(Source material):
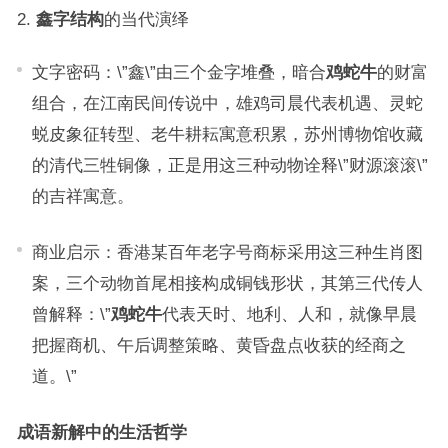
鑫字结构
的当代演绎
文字密码：\”鑫\”由三个金字堆叠，暗合
鸡蛇牛
的财富
组合，在江南民间传说中，雄鸡司晨代表机遇、灵蛇
蜕皮象征转型、老牛耕耘寓意积累，苏州博物馆收藏
的清代三牲铜像，正是用这三种动物诠释\”财源滚滚\”
的吉祥寓意。
商业启示：香港某百年老字号商标采用这三种生肖图
案，三个动物首尾相接构成铜钱形状，其第三代传人
曾解释：\”
鸡蛇牛
代表天时、地利、人和，就像早晨
把握商机、午后调整策略、黄昏盘点收获的经商之
道。\”
成语新解中的生活哲学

(Problem details): Return, word for word, each line from the line that contains "商业启示：香港某百年老字号商标采用这三种生肖图" to the end of the listing above; include both end lines and nothing else.

(Final answer):
商业启示：香港某百年老字号商标采用这三种生肖图
案，三个动物首尾相接构成铜钱形状，其第三代传人
曾解释：\”
鸡蛇牛
代表天时、地利、人和，就像早晨
把握商机、午后调整策略、黄昏盘点收获的经商之
道。\”
成语新解中的生活哲学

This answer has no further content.